Traiter le trouble du mensonge compulsif n’est pas aisé, dans le sens où c’est généralement l’entourage du menteur qui est à la base de la demande d’une thérapie. Or, pour que les soins thérapeutiques fonctionnent, il est nécessaire que ce soit l’individu qu’i souffre de ce trouble qui en soit le principal demandeur. S’il en vient à demander lui-même de l’aide, c’est parce que les fictions qu’il a inventées se sont retrouvées en plein dysfonctionnement. Son monde intérieur est détruit. Dans ce genre de cas, il est possible que le menteur commence une analyse de lui-même.

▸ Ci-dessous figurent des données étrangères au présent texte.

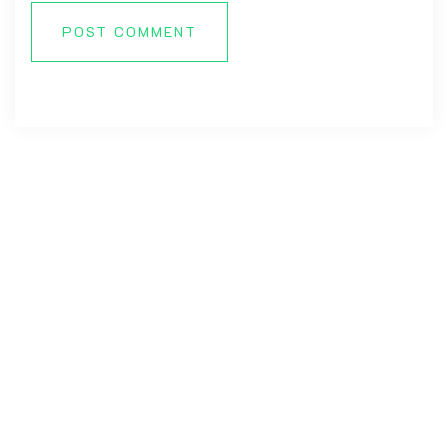
POST COMMENT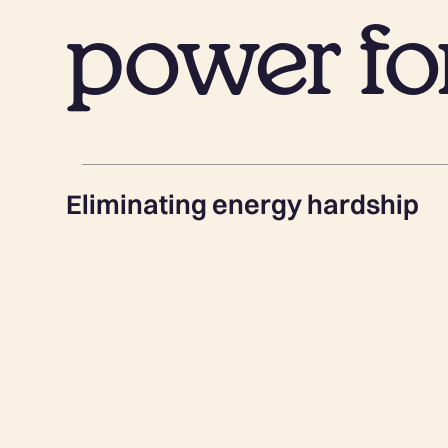
power for
Eliminating energy hardship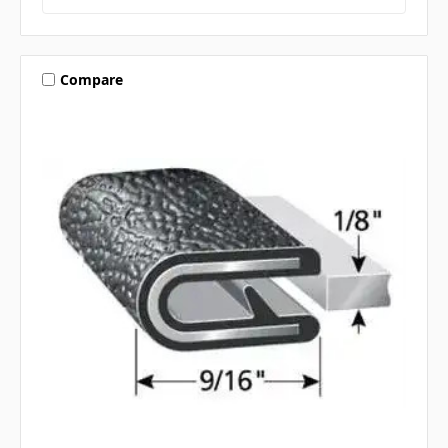
Compare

Un mythomane qui décide de renoncer à ses mensonges peut le faire parce que quelque chose l’a aidé à avoir une meilleure estime de lui ou encore parce que, malgré ses tromperies, certaines personnes ont pris le parti de l’aider à travers des relations sincères. Le menteur compulsif peut s’en sortir s’il a véritablement la volonté de s’affranchir de ses mensonges et d’en comprendre les causes profondes.

Vous l’avez compris, les menteurs compulsifs ont développé une sorte de réflexe face aux mensonges. Pour eux, c’est une habitude quasi automatique qui va surtout leur permettre de masquer leurs failles et leur manque de confiance en eux. Dans ce type de cas, le mensonge devient un mécanisme de défense permanent. Ils s’enferment dans de multiples tromperies qui, avec le temps, deviendront difficiles à maîtriser. Malgré cela, ils continueront à mentir pour préserver les apparences. 

Un cercle vicieux dont ils ont toutes les difficultés du monde à se libérer sans une prise de conscience réelle.